* **WORK TASK**:
The records below are to be set down word for word, with every picture left out.

(Collected data)
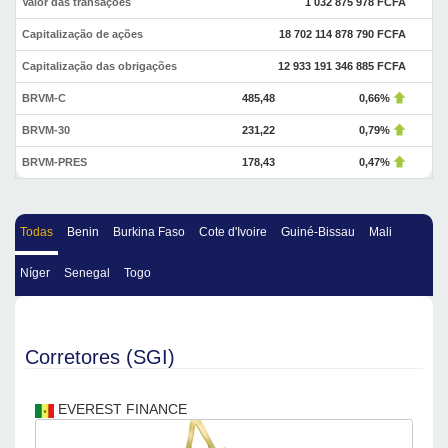
Valor das transações
1 032 875 978 FCFA
Capitalização de ações
18 702 114 878 790 FCFA
Capitalização das obrigações
12 933 191 346 885 FCFA
BRVM-C
485,48
0,66%
BRVM-30
231,22
0,79%
BRVM-PRES
178,43
0,47%
Todas
Benin
Burkina Faso
Cote d'Ivoire
Guiné-Bissau
Mali
Níger
Senegal
Togo
Corretores (SGI)
EVEREST FINANCE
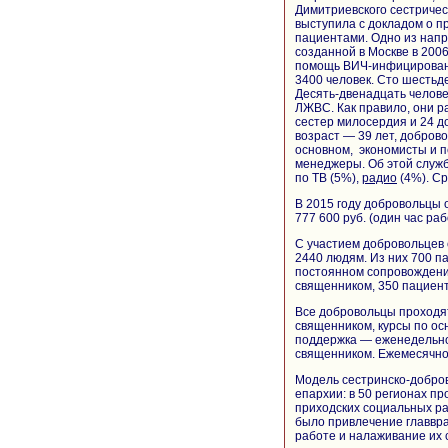
Димитриевского сестричес
выступила с докладом о 
пациентами. Одно из нап
созданной в Москве в 20
помощь ВИЧ-инфицированн
3400 человек. Сто шестьд
Десять-двенадцать челове
ЛЖВС. Как правило, они ра
сестер милосердия и 24 
возраст — 39 лет, добров
основном, экономисты и п
менеджеры. Об этой служб
по ТВ (5%),
радио
(4%). С
В 2015 году добровольцы 
777 600 руб. (один час ра
С участием добровольцев
2440 людям. Из них 700 п
постоянном сопровождении
священником, 350 пациент
Все добровольцы проходят
священником, курсы по ос
поддержка — еженедельно
священником. Ежемесячно
Модель сестринско-добров
епархии: в 50 регионах п
приходских социальных ра
было привлечение главвра
работе и налаживание их 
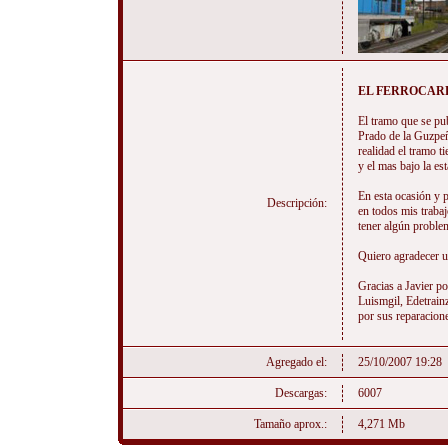
EL FERROCARR
El tramo que se pub
Prado de la Guzpeñ
realidad el tramo t
y el mas bajo la e
En esta ocasión y p
Descripción:
en todos mis trabaj
tener algún proble
Quiero agradecer un
Gracias a Javier p
Luismgil, Edetrain
por sus reparacion
Agregado el:
25/10/2007 19:28
Descargas:
6007
Tamaño aprox.:
4,271 Mb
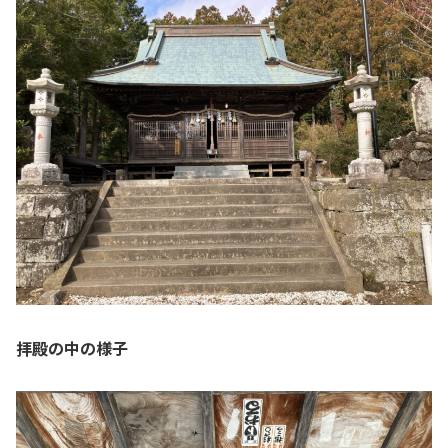
拝殿の中の様子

* **RESPONSE BOX**:
Valor das transações
1 032 875 978 FCFA
Capitalização de ações
18 702 114 878 790 FCFA
Capitalização das obrigações
12 933 191 346 885 FCFA
BRVM-C
485,48
0,66%
BRVM-30
231,22
0,79%
BRVM-PRES
178,43
0,47%
Todas
Benin
Burkina Faso
Cote d'Ivoire
Guiné-Bissau
Mali
Níger
Senegal
Togo
Corretores (SGI)
EVEREST FINANCE
Димитриевского сестричес
выступила с докладом о 
пациентами. Одно из нап
созданной в Москве в 20
помощь ВИЧ-инфицированн
3400 человек. Сто шестьд
Десять-двенадцать челове
ЛЖВС. Как правило, они ра
сестер милосердия и 24 
возраст — 39 лет, добров
основном, экономисты и п
менеджеры. Об этой служб
по ТВ (5%),
радио
(4%). С
В 2015 году добровольцы 
777 600 руб. (один час ра
С участием добровольцев
2440 людям. Из них 700 п
постоянном сопровождении
священником, 350 пациент
Все добровольцы проходят
священником, курсы по ос
поддержка — еженедельно
священником. Ежемесячно
Модель сестринско-добров
епархии: в 50 регионах п
приходских социальных ра
было привлечение главвра
работе и налаживание их 
EL FERROCARR
El tramo que se pub
Prado de la Guzpeñ
realidad el tramo t
y el mas bajo la e
En esta ocasión y p
Descripción:
en todos mis trabaj
tener algún proble
Quiero agradecer un
Gracias a Javier p
Luismgil, Edetrain
por sus reparacion
Agregado el:
25/10/2007 19:28
Descargas:
6007
Tamaño aprox.:
4,271 Mb
拝殿の中の様子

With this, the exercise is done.